Universal National Service Act of 2006
- Announced in: the 109th Congressth United States Congress

Legislative history
- Introduced in the House of Representatives as H.R. 4752 by Charles Rangel (D-NY) on February 14, 2006; Committee consideration by House Subcommittee on Military Personnel;

= National Service Act of 2006 =

Proposed United States legislation

Universal National Service Act of 2006, sponsored by Rep. Charles Rangel (D-NY), was introduced into the U.S. House of Representatives on February 14, 2006. On February 23, 2006, it was referred to the House Subcommittee on Military Personnel. The bill was never enacted.

==Public debate==
Rep. Rangel argued that the bill was necessary since in the case of a mandatory draft members of the U.S. Congress would be much less likely to authorize an unnecessary war if they knew that their own children and family members might be sent to fight it.

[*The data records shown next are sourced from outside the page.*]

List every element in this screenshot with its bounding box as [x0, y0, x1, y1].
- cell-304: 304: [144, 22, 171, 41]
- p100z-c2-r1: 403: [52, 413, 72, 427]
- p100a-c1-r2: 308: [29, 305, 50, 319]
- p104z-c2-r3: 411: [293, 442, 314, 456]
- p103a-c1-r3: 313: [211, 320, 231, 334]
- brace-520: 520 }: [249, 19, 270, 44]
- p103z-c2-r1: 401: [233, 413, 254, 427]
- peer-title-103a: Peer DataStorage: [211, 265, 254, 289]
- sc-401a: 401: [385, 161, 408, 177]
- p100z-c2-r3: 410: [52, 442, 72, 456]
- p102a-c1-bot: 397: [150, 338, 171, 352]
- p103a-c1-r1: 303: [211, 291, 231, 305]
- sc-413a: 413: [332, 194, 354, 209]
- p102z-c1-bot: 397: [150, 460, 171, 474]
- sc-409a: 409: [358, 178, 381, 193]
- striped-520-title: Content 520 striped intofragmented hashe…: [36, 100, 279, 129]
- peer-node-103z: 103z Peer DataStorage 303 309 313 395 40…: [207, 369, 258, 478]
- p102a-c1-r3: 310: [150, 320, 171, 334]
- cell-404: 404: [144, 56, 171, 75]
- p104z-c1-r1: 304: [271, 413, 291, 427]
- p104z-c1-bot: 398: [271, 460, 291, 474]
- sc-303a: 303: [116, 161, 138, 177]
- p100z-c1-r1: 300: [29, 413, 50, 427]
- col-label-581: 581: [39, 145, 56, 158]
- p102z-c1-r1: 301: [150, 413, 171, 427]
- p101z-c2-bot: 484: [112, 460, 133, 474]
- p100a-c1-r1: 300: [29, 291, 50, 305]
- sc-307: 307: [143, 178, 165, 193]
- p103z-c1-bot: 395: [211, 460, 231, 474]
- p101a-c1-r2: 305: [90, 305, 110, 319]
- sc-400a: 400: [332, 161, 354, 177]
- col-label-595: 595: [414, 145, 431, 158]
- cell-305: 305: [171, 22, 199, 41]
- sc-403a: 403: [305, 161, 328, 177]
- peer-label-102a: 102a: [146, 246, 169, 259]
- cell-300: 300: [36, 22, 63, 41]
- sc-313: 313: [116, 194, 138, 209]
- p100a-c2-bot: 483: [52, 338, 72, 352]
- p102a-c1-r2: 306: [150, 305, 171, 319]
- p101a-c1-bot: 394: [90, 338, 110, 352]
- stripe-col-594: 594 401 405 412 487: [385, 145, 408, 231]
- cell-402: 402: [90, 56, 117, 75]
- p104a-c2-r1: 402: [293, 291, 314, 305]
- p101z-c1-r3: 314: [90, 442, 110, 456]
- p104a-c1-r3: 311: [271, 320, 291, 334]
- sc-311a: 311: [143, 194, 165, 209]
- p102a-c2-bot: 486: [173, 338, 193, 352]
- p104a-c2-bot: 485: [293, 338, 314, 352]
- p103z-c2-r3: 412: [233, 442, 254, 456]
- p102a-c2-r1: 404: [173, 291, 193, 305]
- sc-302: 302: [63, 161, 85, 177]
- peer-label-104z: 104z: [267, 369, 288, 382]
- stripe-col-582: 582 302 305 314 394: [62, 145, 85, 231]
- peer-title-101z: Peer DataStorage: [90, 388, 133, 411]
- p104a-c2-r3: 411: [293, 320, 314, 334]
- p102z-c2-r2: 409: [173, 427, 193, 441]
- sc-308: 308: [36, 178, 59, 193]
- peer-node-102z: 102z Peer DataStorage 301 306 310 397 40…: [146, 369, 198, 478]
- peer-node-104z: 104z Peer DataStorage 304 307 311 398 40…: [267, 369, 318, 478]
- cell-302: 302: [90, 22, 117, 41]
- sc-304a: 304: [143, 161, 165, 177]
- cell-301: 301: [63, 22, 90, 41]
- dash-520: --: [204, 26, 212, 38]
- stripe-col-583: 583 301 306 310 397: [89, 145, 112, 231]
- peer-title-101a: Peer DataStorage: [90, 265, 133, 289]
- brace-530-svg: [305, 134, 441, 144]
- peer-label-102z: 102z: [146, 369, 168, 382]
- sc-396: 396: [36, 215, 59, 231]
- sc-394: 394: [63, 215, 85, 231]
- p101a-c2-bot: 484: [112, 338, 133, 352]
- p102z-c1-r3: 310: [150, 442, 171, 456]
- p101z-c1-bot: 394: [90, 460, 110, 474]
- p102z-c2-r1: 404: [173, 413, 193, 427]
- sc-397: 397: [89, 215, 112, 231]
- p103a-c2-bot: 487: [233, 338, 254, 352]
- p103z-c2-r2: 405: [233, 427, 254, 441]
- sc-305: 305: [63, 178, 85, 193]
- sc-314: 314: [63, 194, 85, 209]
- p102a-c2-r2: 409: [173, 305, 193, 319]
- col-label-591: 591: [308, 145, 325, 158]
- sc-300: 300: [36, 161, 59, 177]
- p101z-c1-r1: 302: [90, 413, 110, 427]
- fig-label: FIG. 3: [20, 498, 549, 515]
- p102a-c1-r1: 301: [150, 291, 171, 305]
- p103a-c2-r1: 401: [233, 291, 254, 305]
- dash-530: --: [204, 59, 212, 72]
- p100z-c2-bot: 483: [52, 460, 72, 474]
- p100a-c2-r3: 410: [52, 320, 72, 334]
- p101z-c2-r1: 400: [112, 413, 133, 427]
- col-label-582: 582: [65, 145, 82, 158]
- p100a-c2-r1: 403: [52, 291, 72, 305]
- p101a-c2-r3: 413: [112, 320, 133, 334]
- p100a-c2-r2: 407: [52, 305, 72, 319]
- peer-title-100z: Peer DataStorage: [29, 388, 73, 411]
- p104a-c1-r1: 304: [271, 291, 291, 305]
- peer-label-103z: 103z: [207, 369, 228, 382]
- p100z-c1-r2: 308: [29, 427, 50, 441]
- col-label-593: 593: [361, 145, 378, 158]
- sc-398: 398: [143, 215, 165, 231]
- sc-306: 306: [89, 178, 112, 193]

He was quoted as saying: "There’s no question in my mind that this president and this administration would never have invaded Iraq, especially on the flimsy evidence that was presented to the Congress if indeed we had a draft and members of Congress and the administration thought that their kids from their communities would be placed in harm’s way". Rangel also argued that bringing back the draft would remedy the social disparity of the burden of military service falling disproportionately on the poor and the minorities. After the Democratic victories in the November 2007 congressional elections, Rangel repeated his call for re-introduction of the draft and for moving forward on the bill, and a more active public discussion of the proposal followed. Most of the reaction in the media, Congress and by the public was negative, although occasional support for the idea was expressed as well. The military leadership expressed opposition to the idea. Many conservative critics charged that the bill on re-introducing the draft was simply a political maneuver by Rangel aimed to underscore the unpopularity of the Iraq War. The debate was largely over soon after the incoming Democratic House Speaker Nancy Pelosi (D-CA) indicated that she was not interested in advancing the bill to reintroduce the draft.